Gathering these sketches took up most of the time. During the entire time spend in the atelier, the children were allowed to work on the big canvas for only three days, and then not even freely, but under strict instructions and control. How was this possible of all places in the very same atelier where Picasso had painted Guernica? Some recapitulation is needed to understand what happened.

One important thing to underline is that for Kids' Guernica the only connection with Picasso is the size of the canvas. Nothing else. As a matter of fact, a study of Kids' Guernica murals over the past years could show that they evolve steadily away from the original Guernica mural done by Picasso. Naturally over and again can be found in some mural reference to the pigeon or even to the light bulb.

One of the early Kids' Guernica murals

Over time and development more and more Kids' Guernica murals begin to show an independent expression. Whether the mural from Afghanistan or Lebanon, they had no reference to Picasso itself but did confront this 'schizophrenia of peace' with peace on the one side and bombs on the other side of the street. Indeed, modern life at the beginning of the 21st century has become complicated but innocent civilians are still being attacked like those in Guernica only now not by airplanes but by drones.

Boris Tissot mentioned that the children looked at murals painted by other children:

"Another element in the setting is all the murals made by other children all over the world as part of the Kids Guernica project.
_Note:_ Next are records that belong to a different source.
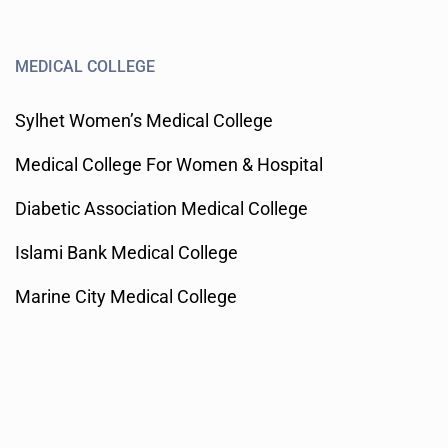
MEDICAL COLLEGE
Sylhet Women’s Medical College
Medical College For Women & Hospital
Diabetic Association Medical College
Islami Bank Medical College
Marine City Medical College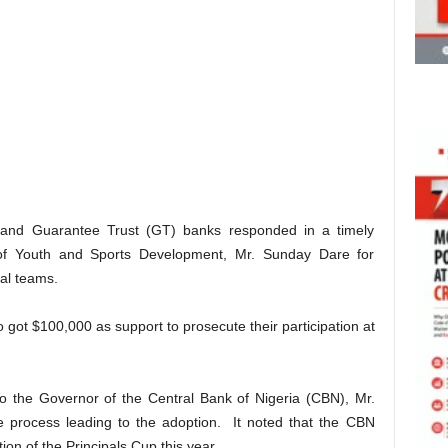
s and Guarantee Trust (GT) banks responded in a timely
 of Youth and Sports Development, Mr. Sunday Dare for
nal teams.
 got $100,000 as support to prosecute their participation at
to the Governor of the Central Bank of Nigeria (CBN), Mr.
e process leading to the adoption. It noted that the CBN
tion of the Principals Cup this year.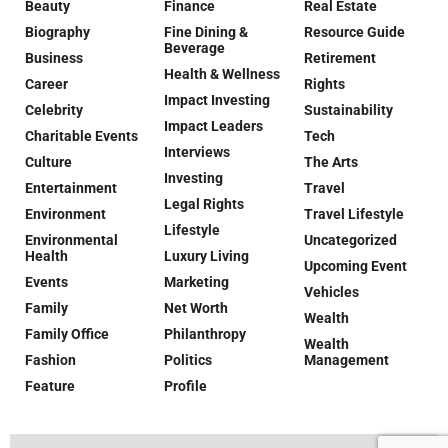
Beauty
Finance
Real Estate
Biography
Fine Dining &
Resource Guide
Beverage
Business
Retirement
Health & Wellness
Career
Rights
Impact Investing
Celebrity
Sustainability
Impact Leaders
Charitable Events
Tech
Interviews
Culture
The Arts
Investing
Entertainment
Travel
Legal Rights
Environment
Travel Lifestyle
Lifestyle
Environmental
Uncategorized
Health
Luxury Living
Upcoming Event
Events
Marketing
Vehicles
Family
Net Worth
Wealth
Family Office
Philanthropy
Wealth
Fashion
Politics
Management
Feature
Profile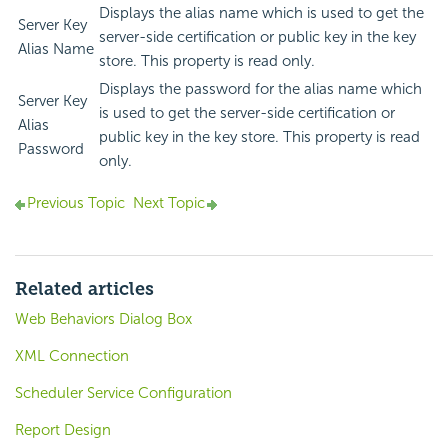
Displays the alias name which is used to get the
Server Key
server-side certification or public key in the key
Alias Name
store. This property is read only.
Displays the password for the alias name which
Server Key
is used to get the server-side certification or
Alias
public key in the key store. This property is read
Password
only.
Previous Topic
Next Topic
Related articles
Web Behaviors Dialog Box
XML Connection
Scheduler Service Configuration
Report Design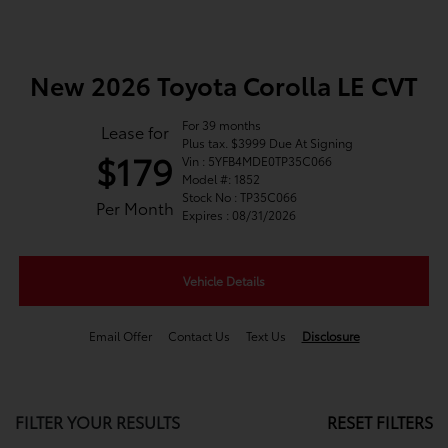
New 2026 Toyota Corolla LE CVT
For 39 months
Lease for
Plus tax. $3999 Due At Signing
$179
Vin : 5YFB4MDE0TP35C066
Model #: 1852
Stock No : TP35C066
Per Month
Expires : 08/31/2026
Vehicle Details
Email Offer
Contact Us
Text Us
Disclosure
FILTER YOUR RESULTS
RESET FILTERS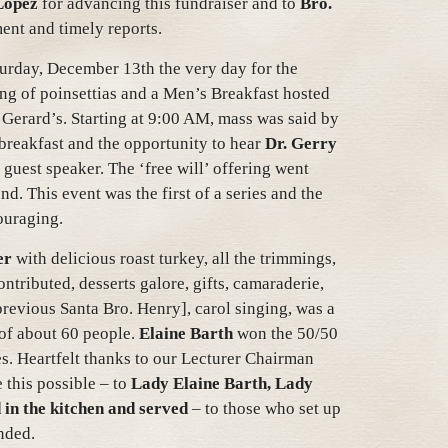
Lopez
for advancing this fundraiser and to
Bro.
ent and timely reports.
turday, December 13th the very day for the
ing of poinsettias and a Men’s Breakfast hosted
 Gerard’s. Starting at 9:00 AM, mass was said by
 breakfast and the opportunity to hear
Dr. Gerry
 guest speaker. The ‘free will’ offering went
d. This event was the first of a series and the
ouraging.
er
with delicious roast turkey, all the trimmings,
ntributed, desserts galore, gifts, camaraderie,
previous Santa Bro. Henry], carol singing, was a
 of about 60 people.
Elaine Barth
won the 50/50
s. Heartfelt thanks to our Lecturer Chairman
 this possible – to
Lady Elaine Barth, Lady
 in the kitchen and served
– to those who set up
nded.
We had to look and read, decoding the signs and understanding the intentions of these children. Then we had to realize that perhaps it isn't necessary to redo what has already been done. We had to decide that in a way, we were contributing a new mural to complement and enrich the gallery of all the preceding ones."

Source: Boris Tissot, Final Report

Alone this statement in the Final Report indicates that the action in Picasso's atelier reversed completely the progress children doing murals all over the world had been making. By not reading first of all the messages, but reducing murals to signs, symbols and images in order to understand the 'intentions', the narratives of these murals went unheard. Not once did Boris Tissot ask, for example, that Jad Salman explain the mural done by children in Ramallah, Palestine or Hatto Fischer the mural 'The War is over' of Poiein kai Prattein. Also Boris Tissot not only turned the children's attention away from all other murals and towards doing one of their own, but he introduced a fictitious 'we' as if a collective decision and not one imposed by the adults. This 'we decide' could have done away with the need to use Picasso as a model. Instead  by making the children copy in their sketch books copy of works by Picasso as displayed in the atelier, it prevented them from finding a language of their own. And this without heeding Picasso's nuanced language of not just portraying things in black and white but also in grey.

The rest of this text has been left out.